(EXERCISE BRIEF): Would you write out the records below exactly as given?

START RECORDS FOR THIS EXERCISE

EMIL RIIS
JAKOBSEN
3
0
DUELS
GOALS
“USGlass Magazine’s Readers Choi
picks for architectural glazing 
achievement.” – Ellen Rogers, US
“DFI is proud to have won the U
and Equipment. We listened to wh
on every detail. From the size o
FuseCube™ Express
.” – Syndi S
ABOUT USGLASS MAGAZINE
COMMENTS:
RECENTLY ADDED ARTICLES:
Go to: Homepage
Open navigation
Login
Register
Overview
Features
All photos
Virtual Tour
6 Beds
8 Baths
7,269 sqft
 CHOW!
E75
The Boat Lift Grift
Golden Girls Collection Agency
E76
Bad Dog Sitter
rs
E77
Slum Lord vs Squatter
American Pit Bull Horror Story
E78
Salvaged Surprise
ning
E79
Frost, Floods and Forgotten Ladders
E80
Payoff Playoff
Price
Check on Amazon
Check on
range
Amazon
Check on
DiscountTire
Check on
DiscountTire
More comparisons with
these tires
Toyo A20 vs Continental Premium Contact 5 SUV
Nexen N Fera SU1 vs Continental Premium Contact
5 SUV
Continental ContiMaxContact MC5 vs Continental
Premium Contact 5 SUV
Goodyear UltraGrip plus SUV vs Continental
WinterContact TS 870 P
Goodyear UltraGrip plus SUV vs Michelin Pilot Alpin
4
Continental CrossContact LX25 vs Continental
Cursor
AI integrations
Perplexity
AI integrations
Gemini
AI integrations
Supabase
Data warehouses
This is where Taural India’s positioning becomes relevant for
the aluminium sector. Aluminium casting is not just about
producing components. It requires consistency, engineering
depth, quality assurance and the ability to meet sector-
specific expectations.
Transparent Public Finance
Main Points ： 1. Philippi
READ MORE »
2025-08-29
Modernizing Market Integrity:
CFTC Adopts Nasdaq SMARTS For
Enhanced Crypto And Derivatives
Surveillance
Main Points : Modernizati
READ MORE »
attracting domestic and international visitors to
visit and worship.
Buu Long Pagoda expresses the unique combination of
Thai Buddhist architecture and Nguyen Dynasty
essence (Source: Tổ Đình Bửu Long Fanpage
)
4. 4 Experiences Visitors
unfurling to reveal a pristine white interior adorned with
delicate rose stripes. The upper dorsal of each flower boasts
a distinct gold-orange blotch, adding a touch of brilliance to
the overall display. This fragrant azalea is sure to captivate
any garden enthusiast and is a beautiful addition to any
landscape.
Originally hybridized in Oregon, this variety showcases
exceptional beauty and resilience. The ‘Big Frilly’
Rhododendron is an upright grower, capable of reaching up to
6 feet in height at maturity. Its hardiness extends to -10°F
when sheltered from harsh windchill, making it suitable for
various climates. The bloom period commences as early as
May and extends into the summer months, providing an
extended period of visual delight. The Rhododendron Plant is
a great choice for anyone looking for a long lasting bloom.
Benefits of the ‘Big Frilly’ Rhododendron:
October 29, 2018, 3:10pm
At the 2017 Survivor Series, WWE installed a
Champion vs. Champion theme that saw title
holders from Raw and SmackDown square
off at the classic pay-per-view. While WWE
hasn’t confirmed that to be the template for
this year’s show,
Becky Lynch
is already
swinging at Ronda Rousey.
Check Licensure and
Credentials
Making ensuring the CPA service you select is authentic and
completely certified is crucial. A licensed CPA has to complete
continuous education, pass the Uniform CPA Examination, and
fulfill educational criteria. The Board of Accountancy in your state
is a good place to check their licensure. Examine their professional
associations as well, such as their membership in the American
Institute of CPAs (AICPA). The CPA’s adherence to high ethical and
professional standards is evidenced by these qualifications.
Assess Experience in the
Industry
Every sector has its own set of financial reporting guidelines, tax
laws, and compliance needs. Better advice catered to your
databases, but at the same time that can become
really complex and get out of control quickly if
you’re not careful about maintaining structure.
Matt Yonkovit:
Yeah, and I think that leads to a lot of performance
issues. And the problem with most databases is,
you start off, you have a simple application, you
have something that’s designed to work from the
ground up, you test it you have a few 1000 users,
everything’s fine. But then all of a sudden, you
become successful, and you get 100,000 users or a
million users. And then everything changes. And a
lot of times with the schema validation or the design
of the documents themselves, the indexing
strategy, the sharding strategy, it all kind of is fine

END RECORDS FOR THIS EXERCISE

(ANSWER BELOW):
EMIL RIIS
JAKOBSEN
3
0
DUELS
GOALS
“USGlass Magazine’s Readers Choi
picks for architectural glazing 
achievement.” – Ellen Rogers, US
“DFI is proud to have won the U
and Equipment. We listened to wh
on every detail. From the size o
FuseCube™ Express
.” – Syndi S
ABOUT USGLASS MAGAZINE
COMMENTS:
RECENTLY ADDED ARTICLES:
Go to: Homepage
Open navigation
Login
Register
Overview
Features
All photos
Virtual Tour
6 Beds
8 Baths
7,269 sqft
 CHOW!
E75
The Boat Lift Grift
Golden Girls Collection Agency
E76
Bad Dog Sitter
rs
E77
Slum Lord vs Squatter
American Pit Bull Horror Story
E78
Salvaged Surprise
ning
E79
Frost, Floods and Forgotten Ladders
E80
Payoff Playoff
Price
Check on Amazon
Check on
range
Amazon
Check on
DiscountTire
Check on
DiscountTire
More comparisons with
these tires
Toyo A20 vs Continental Premium Contact 5 SUV
Nexen N Fera SU1 vs Continental Premium Contact
5 SUV
Continental ContiMaxContact MC5 vs Continental
Premium Contact 5 SUV
Goodyear UltraGrip plus SUV vs Continental
WinterContact TS 870 P
Goodyear UltraGrip plus SUV vs Michelin Pilot Alpin
4
Continental CrossContact LX25 vs Continental
Cursor
AI integrations
Perplexity
AI integrations
Gemini
AI integrations
Supabase
Data warehouses
This is where Taural India’s positioning becomes relevant for
the aluminium sector. Aluminium casting is not just about
producing components. It requires consistency, engineering
depth, quality assurance and the ability to meet sector-
specific expectations.
Transparent Public Finance
Main Points ： 1. Philippi
READ MORE »
2025-08-29
Modernizing Market Integrity:
CFTC Adopts Nasdaq SMARTS For
Enhanced Crypto And Derivatives
Surveillance
Main Points : Modernizati
READ MORE »
attracting domestic and international visitors to
visit and worship.
Buu Long Pagoda expresses the unique combination of
Thai Buddhist architecture and Nguyen Dynasty
essence (Source: Tổ Đình Bửu Long Fanpage
)
4. 4 Experiences Visitors
unfurling to reveal a pristine white interior adorned with
delicate rose stripes. The upper dorsal of each flower boasts
a distinct gold-orange blotch, adding a touch of brilliance to
the overall display. This fragrant azalea is sure to captivate
any garden enthusiast and is a beautiful addition to any
landscape.
Originally hybridized in Oregon, this variety showcases
exceptional beauty and resilience. The ‘Big Frilly’
Rhododendron is an upright grower, capable of reaching up to
6 feet in height at maturity. Its hardiness extends to -10°F
when sheltered from harsh windchill, making it suitable for
various climates. The bloom period commences as early as
May and extends into the summer months, providing an
extended period of visual delight. The Rhododendron Plant is
a great choice for anyone looking for a long lasting bloom.
Benefits of the ‘Big Frilly’ Rhododendron:
October 29, 2018, 3:10pm
At the 2017 Survivor Series, WWE installed a
Champion vs. Champion theme that saw title
holders from Raw and SmackDown square
off at the classic pay-per-view. While WWE
hasn’t confirmed that to be the template for
this year’s show,
Becky Lynch
is already
swinging at Ronda Rousey.
Check Licensure and
Credentials
Making ensuring the CPA service you select is authentic and
completely certified is crucial. A licensed CPA has to complete
continuous education, pass the Uniform CPA Examination, and
fulfill educational criteria. The Board of Accountancy in your state
is a good place to check their licensure. Examine their professional
associations as well, such as their membership in the American
Institute of CPAs (AICPA). The CPA’s adherence to high ethical and
professional standards is evidenced by these qualifications.
Assess Experience in the
Industry
Every sector has its own set of financial reporting guidelines, tax
laws, and compliance needs. Better advice catered to your
databases, but at the same time that can become
really complex and get out of control quickly if
you’re not careful about maintaining structure.
Matt Yonkovit:
Yeah, and I think that leads to a lot of performance
issues. And the problem with most databases is,
you start off, you have a simple application, you
have something that’s designed to work from the
ground up, you test it you have a few 1000 users,
everything’s fine. But then all of a sudden, you
become successful, and you get 100,000 users or a
million users. And then everything changes. And a
lot of times with the schema validation or the design
of the documents themselves, the indexing
strategy, the sharding strategy, it all kind of is fine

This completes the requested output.